The only remaining starters are Kasper Schmeichel and Jamie Vardy, bookends at opposite ends of the pitch, and each new signing feels like a transition to the future, with the glory of Claudio Ranieri’s men an increasingly distant memory.

The latest addition could be Portimonense’s Japanese star Shoya Nakajima, according to reports.

The 24-year-old right-footer plays on the left of the Portuguese side’s attack, and provides a lot of goals for someone so small.

Who is Shoya Nakajima?

Nakajima made the big move to Europe last summer from hometown club FC Tokyo, aged 23, and had an immediate impact at Portimonense, hitting double digits in goals and assists.

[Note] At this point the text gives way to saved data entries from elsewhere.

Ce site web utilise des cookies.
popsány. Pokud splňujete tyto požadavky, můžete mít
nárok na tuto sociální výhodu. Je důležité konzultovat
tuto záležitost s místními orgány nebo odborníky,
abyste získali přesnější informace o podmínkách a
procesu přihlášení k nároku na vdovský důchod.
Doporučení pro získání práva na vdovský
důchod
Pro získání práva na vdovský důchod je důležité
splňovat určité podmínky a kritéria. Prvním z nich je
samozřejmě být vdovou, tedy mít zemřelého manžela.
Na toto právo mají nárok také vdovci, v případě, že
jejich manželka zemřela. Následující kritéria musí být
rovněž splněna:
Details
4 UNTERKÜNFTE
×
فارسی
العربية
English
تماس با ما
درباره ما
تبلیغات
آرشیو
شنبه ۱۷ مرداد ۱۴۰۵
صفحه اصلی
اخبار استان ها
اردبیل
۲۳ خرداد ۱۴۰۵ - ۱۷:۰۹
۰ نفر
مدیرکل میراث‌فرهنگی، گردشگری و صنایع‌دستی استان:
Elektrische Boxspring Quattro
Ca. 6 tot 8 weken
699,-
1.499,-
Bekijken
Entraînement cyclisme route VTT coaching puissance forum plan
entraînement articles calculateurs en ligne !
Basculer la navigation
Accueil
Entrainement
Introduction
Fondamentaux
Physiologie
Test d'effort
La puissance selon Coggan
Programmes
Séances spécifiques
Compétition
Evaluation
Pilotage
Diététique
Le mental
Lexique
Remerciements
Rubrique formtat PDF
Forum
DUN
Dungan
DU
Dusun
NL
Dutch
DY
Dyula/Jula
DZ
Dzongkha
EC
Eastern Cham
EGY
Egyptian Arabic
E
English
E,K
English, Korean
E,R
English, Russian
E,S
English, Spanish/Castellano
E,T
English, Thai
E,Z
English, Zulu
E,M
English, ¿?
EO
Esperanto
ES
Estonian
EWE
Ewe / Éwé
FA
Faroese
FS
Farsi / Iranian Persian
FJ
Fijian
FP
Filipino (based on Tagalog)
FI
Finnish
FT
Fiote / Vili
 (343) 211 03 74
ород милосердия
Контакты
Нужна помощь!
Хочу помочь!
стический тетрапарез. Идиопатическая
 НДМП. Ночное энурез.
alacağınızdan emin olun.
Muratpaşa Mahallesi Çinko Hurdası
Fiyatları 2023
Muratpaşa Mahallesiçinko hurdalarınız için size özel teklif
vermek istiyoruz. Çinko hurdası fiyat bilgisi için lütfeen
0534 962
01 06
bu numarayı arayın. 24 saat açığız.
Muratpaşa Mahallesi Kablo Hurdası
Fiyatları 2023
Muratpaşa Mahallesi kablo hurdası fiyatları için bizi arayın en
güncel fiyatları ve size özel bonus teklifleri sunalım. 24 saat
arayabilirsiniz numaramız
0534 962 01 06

He’d been at FC Tokyo for four years but had only become a regular player in his final season with the club. This slow start might be worrying in other players but Nakajima is barely 5ft 5ins, and it’s not surprising that he had to wait until he was used to competing physically with larger players to become a first-team starter.

Last season wasn’t just the year that Nakajima moved away from his home country and home city, but it was also the year he made his debut for his international side, against Mali, where he also scored.

What are Nakajima’s main strengths?

Nakajima is one of those rare players whose goals and assists totals virtually match – ten and ten last season, and four and three so far this term. Involved in seven goals in seven games, it’s a tremendous record for a player in a team lying 13th in the Portuguese Primeira Liga.

Because Portimonense are one of the more average teams in the league, their matches provide opportunities to counter-attack, in which the forward is able to excel.

Not only can he drive into the space in front of him but he switches the play well during these counter-attacks, meaning defences struggle to contain it.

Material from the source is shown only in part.